_Exercise objective_
Leave the pictures out and reproduce all the entries word for word.

Records for this exercise below:

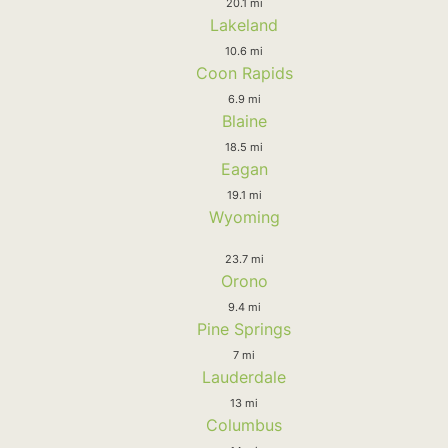
20.1 mi
Lakeland
10.6 mi
Coon Rapids
6.9 mi
Blaine
18.5 mi
Eagan
19.1 mi
Wyoming
23.7 mi
Orono
9.4 mi
Pine Springs
7 mi
Lauderdale
13 mi
Columbus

End of Records for this exercise.

_Output for this task_
20.1 mi
Lakeland
10.6 mi
Coon Rapids
6.9 mi
Blaine
18.5 mi
Eagan
19.1 mi
Wyoming
23.7 mi
Orono
9.4 mi
Pine Springs
7 mi
Lauderdale
13 mi
Columbus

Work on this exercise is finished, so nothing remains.